Within this material, state how many lines include the string "plus". Reply with the number only.

+++ Source material

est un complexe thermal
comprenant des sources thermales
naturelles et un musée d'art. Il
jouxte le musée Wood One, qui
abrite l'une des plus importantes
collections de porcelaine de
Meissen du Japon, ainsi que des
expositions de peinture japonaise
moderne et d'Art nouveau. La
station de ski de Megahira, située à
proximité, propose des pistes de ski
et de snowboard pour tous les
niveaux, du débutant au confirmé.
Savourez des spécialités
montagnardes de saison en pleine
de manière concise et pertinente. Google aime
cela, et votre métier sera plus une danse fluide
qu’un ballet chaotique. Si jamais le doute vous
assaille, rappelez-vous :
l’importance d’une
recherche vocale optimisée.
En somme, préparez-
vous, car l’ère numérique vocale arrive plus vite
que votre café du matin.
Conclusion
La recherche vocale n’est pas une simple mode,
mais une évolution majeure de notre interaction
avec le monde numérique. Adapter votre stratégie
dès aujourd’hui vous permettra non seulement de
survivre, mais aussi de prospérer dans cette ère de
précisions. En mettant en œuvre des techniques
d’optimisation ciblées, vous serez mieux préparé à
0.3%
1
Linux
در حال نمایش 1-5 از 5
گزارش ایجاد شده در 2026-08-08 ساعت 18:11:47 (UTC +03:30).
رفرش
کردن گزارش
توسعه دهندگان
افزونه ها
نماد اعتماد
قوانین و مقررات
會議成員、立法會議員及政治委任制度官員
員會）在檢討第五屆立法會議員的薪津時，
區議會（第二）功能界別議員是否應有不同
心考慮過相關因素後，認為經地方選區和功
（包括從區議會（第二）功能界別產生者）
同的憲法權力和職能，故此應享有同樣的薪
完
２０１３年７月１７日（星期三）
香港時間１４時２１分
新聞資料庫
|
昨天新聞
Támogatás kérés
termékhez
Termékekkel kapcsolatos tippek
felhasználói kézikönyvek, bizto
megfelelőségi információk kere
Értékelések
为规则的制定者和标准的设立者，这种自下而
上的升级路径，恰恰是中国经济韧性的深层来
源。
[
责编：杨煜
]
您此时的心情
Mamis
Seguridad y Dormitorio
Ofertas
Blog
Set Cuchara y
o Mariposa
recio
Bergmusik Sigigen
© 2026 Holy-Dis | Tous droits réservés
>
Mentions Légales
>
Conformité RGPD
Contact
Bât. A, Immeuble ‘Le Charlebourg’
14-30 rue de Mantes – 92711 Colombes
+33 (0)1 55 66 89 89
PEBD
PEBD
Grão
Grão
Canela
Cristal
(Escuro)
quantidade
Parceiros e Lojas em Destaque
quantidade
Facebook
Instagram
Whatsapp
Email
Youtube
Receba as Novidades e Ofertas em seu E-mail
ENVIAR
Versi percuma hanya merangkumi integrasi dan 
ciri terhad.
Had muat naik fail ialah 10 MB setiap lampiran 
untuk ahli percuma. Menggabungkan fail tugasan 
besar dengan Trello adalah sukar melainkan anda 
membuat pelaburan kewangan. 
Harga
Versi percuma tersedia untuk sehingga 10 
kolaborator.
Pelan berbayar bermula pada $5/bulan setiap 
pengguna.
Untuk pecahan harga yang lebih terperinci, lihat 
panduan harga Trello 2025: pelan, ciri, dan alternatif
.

++++++
+++ Source material

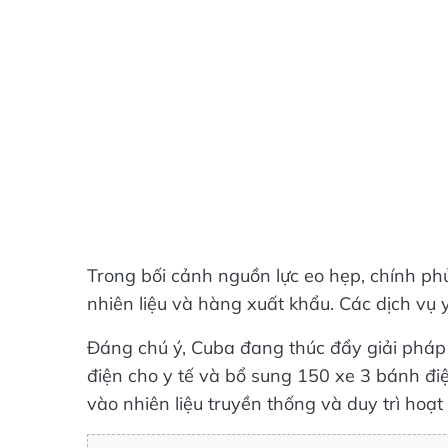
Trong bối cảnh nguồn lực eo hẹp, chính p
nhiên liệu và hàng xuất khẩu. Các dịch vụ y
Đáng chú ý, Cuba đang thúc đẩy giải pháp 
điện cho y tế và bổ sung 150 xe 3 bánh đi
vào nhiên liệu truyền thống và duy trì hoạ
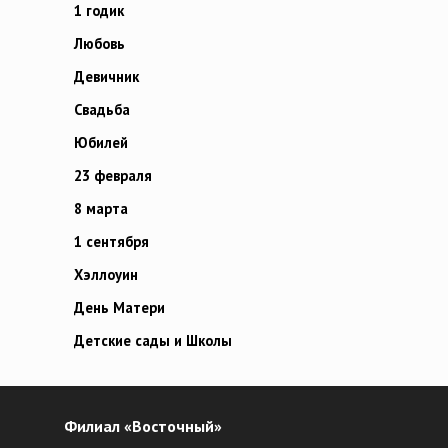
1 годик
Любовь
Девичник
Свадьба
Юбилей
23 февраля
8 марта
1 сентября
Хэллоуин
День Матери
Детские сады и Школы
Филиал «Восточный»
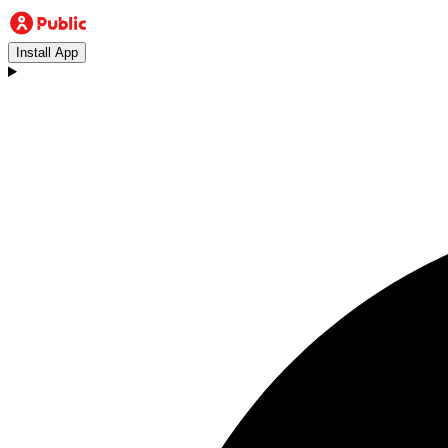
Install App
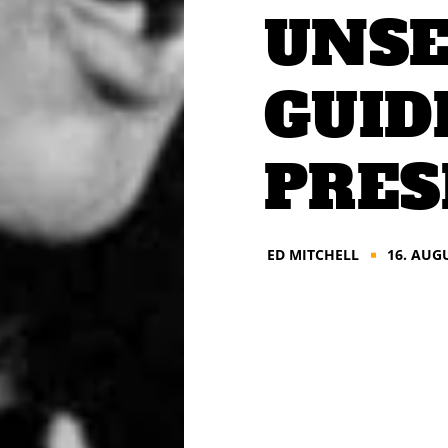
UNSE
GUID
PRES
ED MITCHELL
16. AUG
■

++++++

__Result__
3